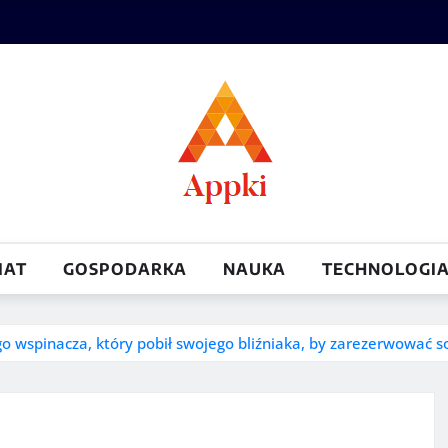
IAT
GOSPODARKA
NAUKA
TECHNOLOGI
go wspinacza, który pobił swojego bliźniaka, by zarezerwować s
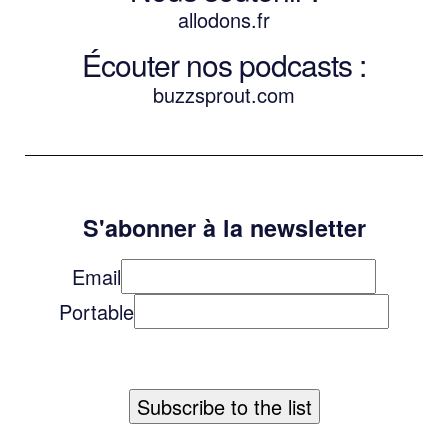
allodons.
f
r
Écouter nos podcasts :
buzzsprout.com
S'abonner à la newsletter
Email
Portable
========================
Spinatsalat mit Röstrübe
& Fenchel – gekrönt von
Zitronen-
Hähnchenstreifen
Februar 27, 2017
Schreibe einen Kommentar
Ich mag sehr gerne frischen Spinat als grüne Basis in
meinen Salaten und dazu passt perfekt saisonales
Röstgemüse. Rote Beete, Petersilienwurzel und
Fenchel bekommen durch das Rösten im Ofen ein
========================
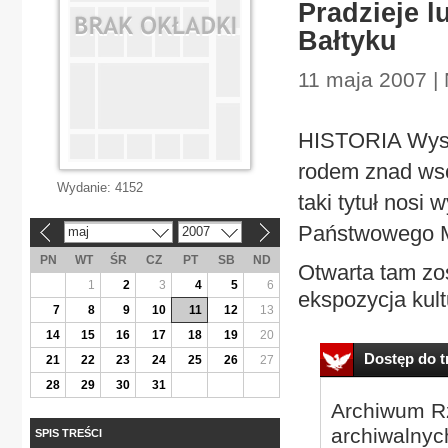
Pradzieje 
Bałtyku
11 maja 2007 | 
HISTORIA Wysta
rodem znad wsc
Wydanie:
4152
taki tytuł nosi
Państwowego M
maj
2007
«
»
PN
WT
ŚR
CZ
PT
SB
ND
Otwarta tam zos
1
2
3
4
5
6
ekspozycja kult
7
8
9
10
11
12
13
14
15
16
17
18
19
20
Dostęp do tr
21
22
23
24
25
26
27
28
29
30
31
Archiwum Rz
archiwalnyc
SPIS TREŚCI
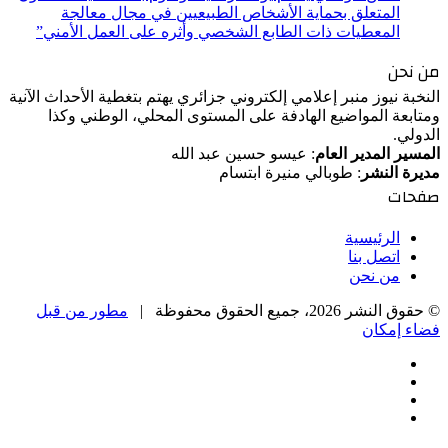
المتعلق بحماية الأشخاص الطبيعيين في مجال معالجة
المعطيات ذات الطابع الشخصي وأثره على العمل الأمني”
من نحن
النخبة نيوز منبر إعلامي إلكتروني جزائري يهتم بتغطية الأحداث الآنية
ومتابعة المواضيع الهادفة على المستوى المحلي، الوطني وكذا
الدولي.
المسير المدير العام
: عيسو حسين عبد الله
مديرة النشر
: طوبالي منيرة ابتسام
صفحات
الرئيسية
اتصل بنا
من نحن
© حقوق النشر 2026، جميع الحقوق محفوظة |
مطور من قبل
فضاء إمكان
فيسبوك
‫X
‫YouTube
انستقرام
========================
Output should match, line for line, the stretch of the material above from the line holding "Fenchel – gekrönt von" through the line holding "Fenchel bekommen durch das Rösten im Ofen ein".

• [RESPONSE FOR THIS EXERCISE]:
& Fenchel – gekrönt von
Zitronen-
Hähnchenstreifen
Februar 27, 2017
Schreibe einen Kommentar
Ich mag sehr gerne frischen Spinat als grüne Basis in
meinen Salaten und dazu passt perfekt saisonales
Röstgemüse. Rote Beete, Petersilienwurzel und
Fenchel bekommen durch das Rösten im Ofen ein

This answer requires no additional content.